▸ **Problem**: I would like the records restated word for word, without the pictures.

▸ **Data records**:

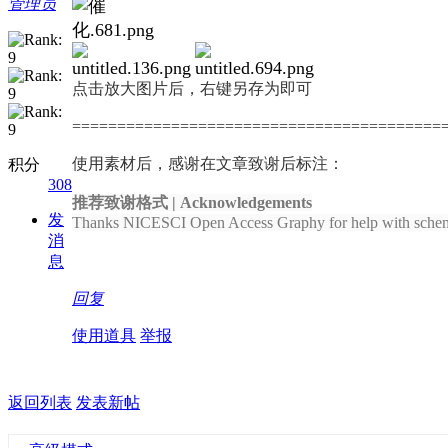
管理员
点击放大图片后，右键另存为即可
=========================================
使用素材后，感谢在文章致谢后标注：
积分
308
推荐致谢格式 | Acknowledgements
发
Thanks NICESCI Open Access Graphy for help with schem
消
息
回复
使用道具
举报
返回列表
发表新帖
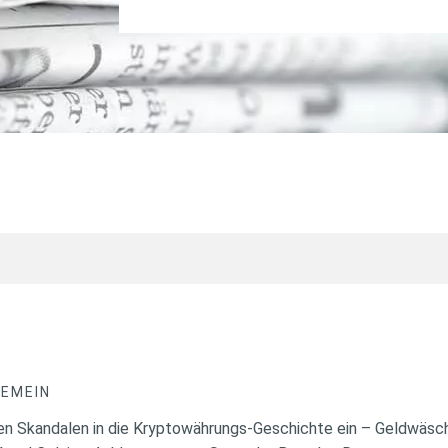
GEMEIN
gen Skandalen in die Kryptowährungs-Geschichte ein – Geldwäsc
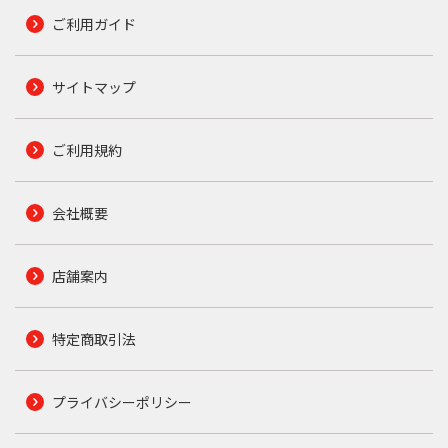
ご利用ガイド
サイトマップ
ご利用規約
会社概要
店舗案内
特定商取引法
プライバシーポリシー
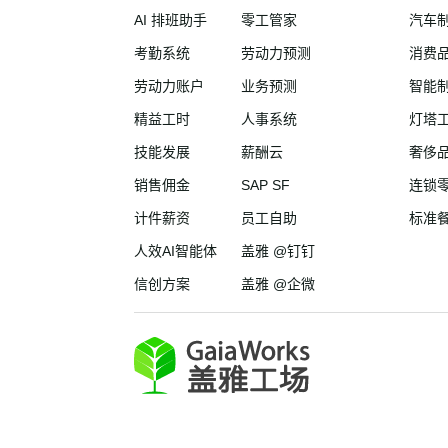
AI 排班助手
零工管家
汽车
考勤系统
劳动力预测
消费
劳动力账户
业务预测
智能
精益工时
人事系统
灯塔
技能发展
薪酬云
奢侈
销售佣金
SAP SF
连锁
计件薪资
员工自助
标准
人效AI智能体
盖雅 @钉钉
信创方案
盖雅 @企微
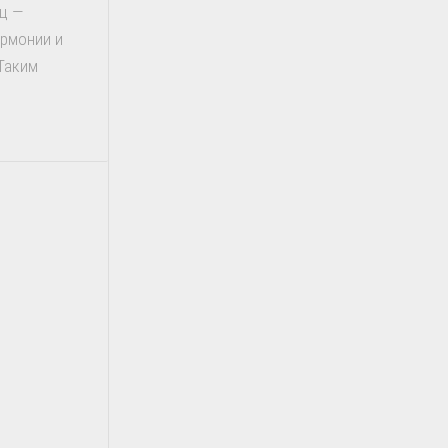
иц —
армонии и
Таким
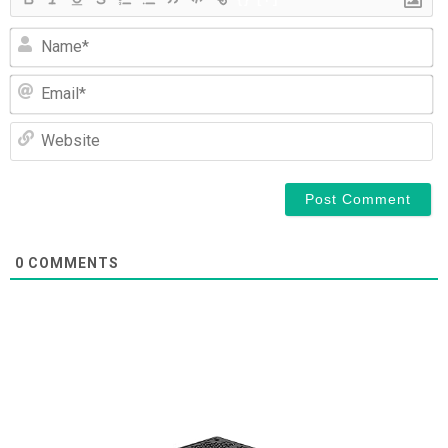
N
Em
We
0
COMMENTS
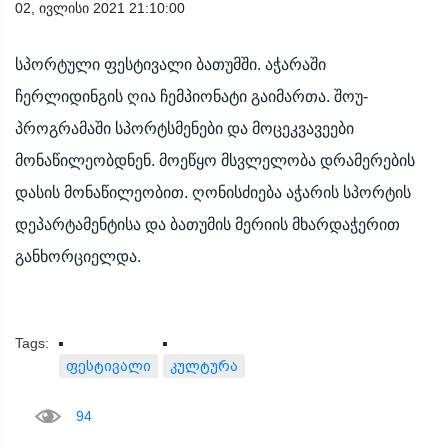
02, ივლისი 2021 21:10:00
სპორტული ფესტივალი ბათუმში. აჭარაში
ჩერლიდინგის ღია ჩემპიონატი გაიმართა. შოუ-
პროგრამაში სპორტსმენები და მოცეკვავეები
მონაწილეობდნენ. მოეწყო მსვლელობა დრამერების
დასის მონაწილეობით. ღონისძიება აჭარის სპორტის
დეპარტამენტისა და ბათუმის მერიის მხარდაჭერით
განხორციელდა.
Tags:
ფესტივალი
კულტურა
94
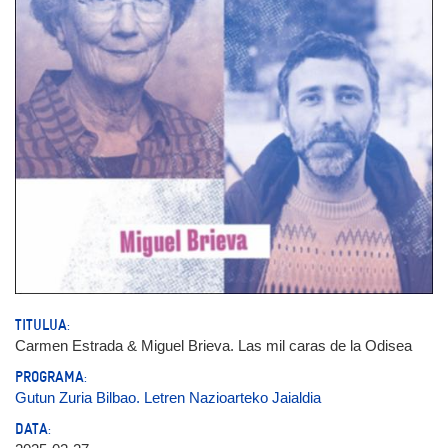
TITULUA:
Carmen Estrada & Miguel Brieva. Las mil caras de la Odisea
PROGRAMA:
Gutun Zuria Bilbao. Letren Nazioarteko Jaialdia
DATA:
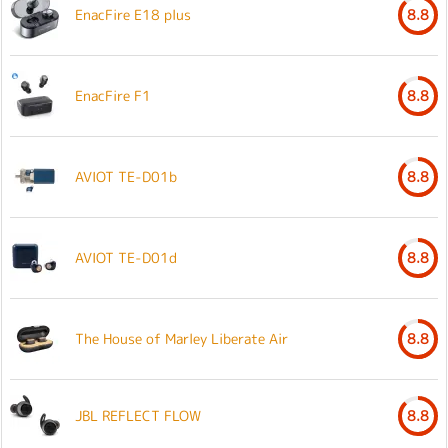
EnacFire E18 plus
8.8
EnacFire F1
8.8
AVIOT TE-D01b
8.8
AVIOT TE-D01d
8.8
The House of Marley Liberate Air
8.8
JBL REFLECT FLOW
8.8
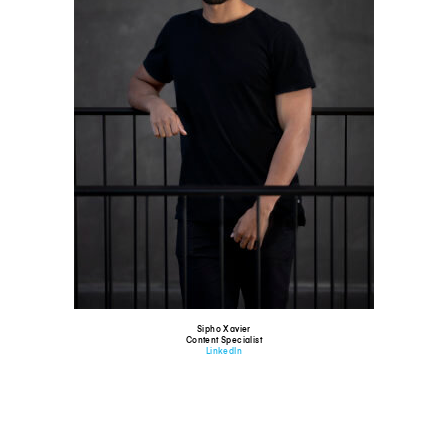
Sipho Xavier
Content Specialist
LinkedIn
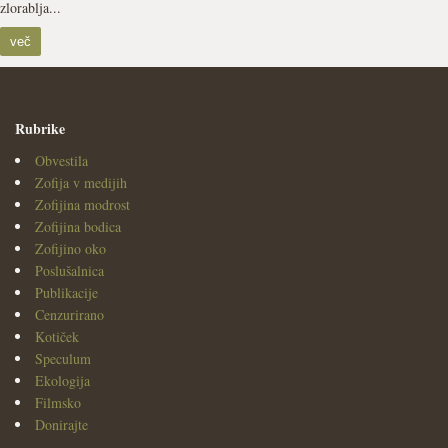
zlorablja...
več
Rubrike
Obvestila
Zofija v medijih
Zofijina modrost
Zofijina bodica
Zofijino oko
Poslušalnica
Publikacije
Cenzurirano
Kotiček
Speculum
Ekologija
Filmsko
Donirajte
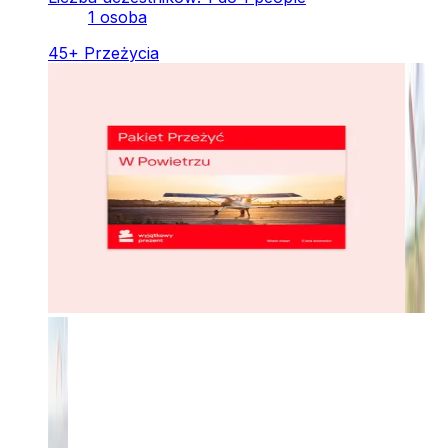
1 osoba
45
+
Przeżycia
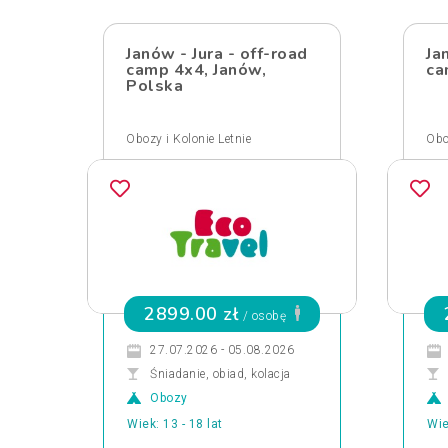
Janów - Jura - off-road
Ja
camp 4x4, Janów,
ca
Polska
Obozy i Kolonie Letnie
Obo
2899.00 zł
/ osobę
27.07.2026 - 05.08.2026
Śniadanie, obiad, kolacja
Obozy
Wiek: 13 - 18 lat
Wie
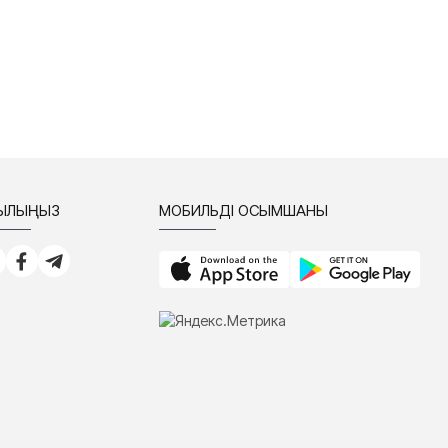
СЫЛЫҢЫЗ
МОБИЛЬДІ ҚОСЫМШАНЫ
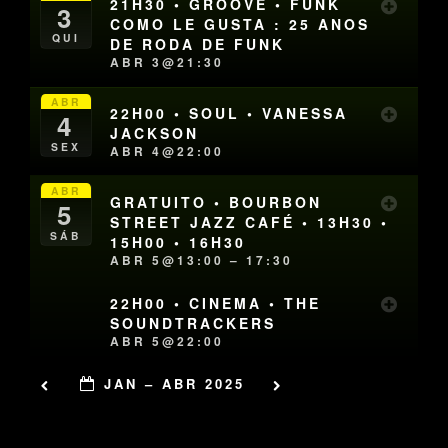
21H30 • GROOVE • FUNK
3
COMO LE GUSTA : 25 ANOS
QUI
DE RODA DE FUNK
ABR 3@21:30
ABR
22H00 • SOUL • VANESSA
4
JACKSON
SEX
ABR 4@22:00
ABR
GRATUITO • BOURBON
5
STREET JAZZ CAFÉ • 13H30 •
SÁB
15H00 • 16H30
ABR 5@13:00 – 17:30
22H00 • CINEMA • THE
SOUNDTRACKERS
ABR 5@22:00
JAN – ABR 2025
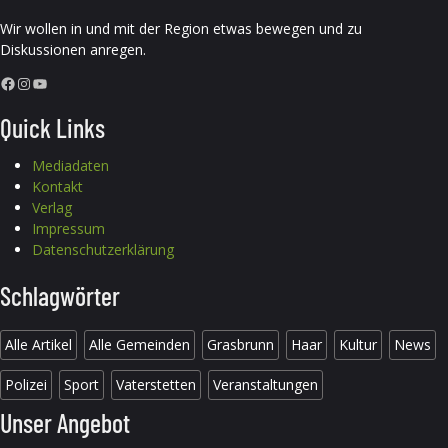
Wir wollen in und mit der Region etwas bewegen und zu
Diskussionen anregen.
Facebook
Instagram
YouTube
Quick Links
Mediadaten
Kontakt
Verlag
Impressum
Datenschutzerklärung
Schlagwörter
Alle Artikel
Alle Gemeinden
Grasbrunn
Haar
Kultur
News
Polizei
Sport
Vaterstetten
Veranstaltungen
Unser Angebot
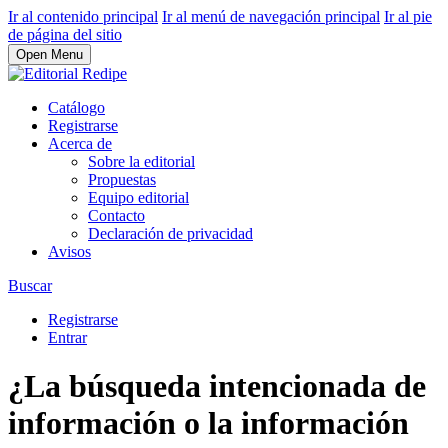
Ir al contenido principal
Ir al menú de navegación principal
Ir al pie
de página del sitio
Open Menu
Catálogo
Registrarse
Acerca de
Sobre la editorial
Propuestas
Equipo editorial
Contacto
Declaración de privacidad
Avisos
Buscar
Registrarse
Entrar
¿La búsqueda intencionada de
información o la información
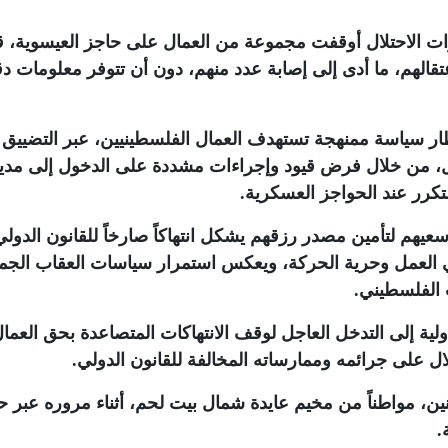
 الاحتلال أوقفت مجموعة من العمال على حاجز العيسوية، ق
قالهم، ما أدى إلى إصابة عدد منهم، دون أن تتوفر معلومات دق
ار سياسة ممنهجة تستهدف العمال الفلسطينيين، عبر التضييق
، من خلال فرض قيود وإجراءات مشددة على الدخول إلى مدين
تكرر عند الحواجز العسكرية
.
 سعيهم لتأمين مصدر رزقهم يشكل انتهاكاً صارخاً للقانون الدولي
 في العمل وحرية الحركة، ويعكس استمرار سياسات العقاب الج
ب الفلسطيني
.
ولية إلى التدخل العاجل لوقف الانتهاكات المتصاعدة بحق العمال
ال على جرائمه وممارساته المخالفة للقانون الدولي
.
نين، مواطناً من مخيم عايدة شمال بيت لحم، أثناء مروره عبر ح
.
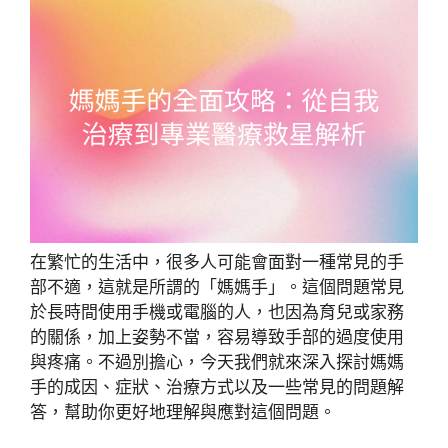
在繁忙的生活中，很多人可能會面對一種常見的手
部不適，這就是所謂的「媽媽手」。這個問題常見
於長時間使用手機或電腦的人，也因為育兒或家務
的關係，加上姿勢不當，容易導致手部的過度使用
與疼痛。不過別擔心，今天我們就來深入探討媽媽
手的成因、症狀、治療方式以及一些常見的問題解
答，幫助你更好地理解與應對這個問題。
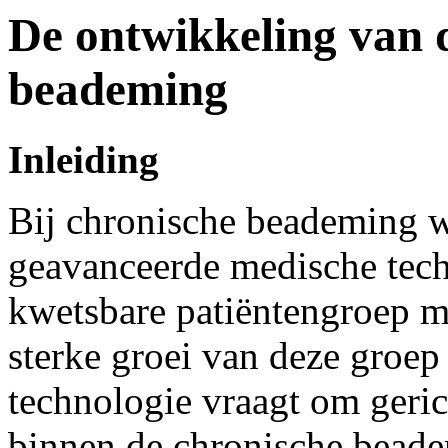
De ontwikkeling van d
beademing
Inleiding
Bij chronische beademing 
geavanceerde medische tech
kwetsbare patiëntengroep m
sterke groei van deze groep
technologie vraagt om geric
binnen de chronische bead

▸ **Written solution**:
管理员
点击放大图片后，右键另存为即可
=========================================
使用素材后，感谢在文章致谢后标注：
积分
308
推荐致谢格式 | Acknowledgements
发
Thanks NICESCI Open Access Graphy for help with schem
消
息
回复
使用道具
举报
返回列表
发表新帖
GEMEIN
gen Skandalen in die Kryptowährungs-Geschichte ein – Geldwäsc
ご利用ガイド
サイトマップ
ご利用規約
会社概要
店舗案内
特定商取引法
プライバシーポリシー
AI 排班助手
零工管家
汽车
考勤系统
劳动力预测
消费
劳动力账户
业务预测
智能
精益工时
人事系统
灯塔
技能发展
薪酬云
奢侈
销售佣金
SAP SF
连锁
计件薪资
员工自助
标准
人效AI智能体
盖雅 @钉钉
信创方案
盖雅 @企微
иц —
армонии и
Таким
N
Em
We
0
COMMENTS
02, ივლისი 2021 21:10:00
სპორტული ფესტივალი ბათუმში. აჭარაში
ჩერლიდინგის ღია ჩემპიონატი გაიმართა. შოუ-
პროგრამაში სპორტსმენები და მოცეკვავეები
მონაწილეობდნენ. მოეწყო მსვლელობა დრამერების
დასის მონაწილეობით. ღონისძიება აჭარის სპორტის
დეპარტამენტისა და ბათუმის მერიის მხარდაჭერით
განხორციელდა.
Tags:
ფესტივალი
კულტურა
94
TITULUA:
Carmen Estrada & Miguel Brieva. Las mil caras de la Odisea
PROGRAMA:
Gutun Zuria Bilbao. Letren Nazioarteko Jaialdia
DATA:
EnacFire E18 plus
8.8
EnacFire F1
8.8
AVIOT TE-D01b
8.8
AVIOT TE-D01d
8.8
The House of Marley Liberate Air
8.8
JBL REFLECT FLOW
8.8
Sipho Xavier
Content Specialist
LinkedIn
zlorablja...
več
Rubrike
Obvestila
Zofija v medijih
Zofijina modrost
Zofijina bodica
Zofijino oko
Poslušalnica
Publikacije
Cenzurirano
Kotiček
Speculum
Ekologija
Filmsko
Donirajte
1 osoba
45
+
Przeżycia
Janów - Jura - off-road
Ja
camp 4x4, Janów,
ca
Polska
Obozy i Kolonie Letnie
Obo
2899.00 zł
/ osobę
27.07.2026 - 05.08.2026
Śniadanie, obiad, kolacja
Obozy
Wiek: 13 - 18 lat
Wie
СЫЛЫҢЫЗ
МОБИЛЬДІ ҚОСЫМШАНЫ
21H30 • GROOVE • FUNK
3
COMO LE GUSTA : 25 ANOS
QUI
DE RODA DE FUNK
ABR 3@21:30
ABR
22H00 • SOUL • VANESSA
4
JACKSON
SEX
ABR 4@22:00
ABR
GRATUITO • BOURBON
5
STREET JAZZ CAFÉ • 13H30 •
SÁB
15H00 • 16H30
ABR 5@13:00 – 17:30
22H00 • CINEMA • THE
SOUNDTRACKERS
ABR 5@22:00
JAN – ABR 2025
Wir wollen in und mit der Region etwas bewegen und zu
Diskussionen anregen.
Facebook
Instagram
YouTube
Quick Links
Mediadaten
Kontakt
Verlag
Impressum
Datenschutzerklärung
Schlagwörter
Alle Artikel
Alle Gemeinden
Grasbrunn
Haar
Kultur
News
Polizei
Sport
Vaterstetten
Veranstaltungen
Unser Angebot
Ir al contenido principal
Ir al menú de navegación principal
Ir al pie
de página del sitio
Open Menu
Catálogo
Registrarse
Acerca de
Sobre la editorial
Propuestas
Equipo editorial
Contacto
Declaración de privacidad
Avisos
Buscar
Registrarse
Entrar
¿La búsqueda intencionada de
información o la información
 الاحتلال أوقفت مجموعة من العمال على حاجز العيسوية، ق
قالهم، ما أدى إلى إصابة عدد منهم، دون أن تتوفر معلومات دق
ار سياسة ممنهجة تستهدف العمال الفلسطينيين، عبر التضييق
، من خلال فرض قيود وإجراءات مشددة على الدخول إلى مدين
تكرر عند الحواجز العسكرية
.
 سعيهم لتأمين مصدر رزقهم يشكل انتهاكاً صارخاً للقانون الدولي
 في العمل وحرية الحركة، ويعكس استمرار سياسات العقاب الج
ب الفلسطيني
.
ولية إلى التدخل العاجل لوقف الانتهاكات المتصاعدة بحق العمال
ال على جرائمه وممارساته المخالفة للقانون الدولي
.
نين، مواطناً من مخيم عايدة شمال بيت لحم، أثناء مروره عبر ح
.
在繁忙的生活中，很多人可能會面對一種常見的手
部不適，這就是所謂的「媽媽手」。這個問題常見
於長時間使用手機或電腦的人，也因為育兒或家務
的關係，加上姿勢不當，容易導致手部的過度使用
與疼痛。不過別擔心，今天我們就來深入探討媽媽
手的成因、症狀、治療方式以及一些常見的問題解
答，幫助你更好地理解與應對這個問題。
De ontwikkeling van d
beademing
Inleiding
Bij chronische beademing 
geavanceerde medische tech
kwetsbare patiëntengroep m
sterke groei van deze groep
technologie vraagt om geric
binnen de chronische bead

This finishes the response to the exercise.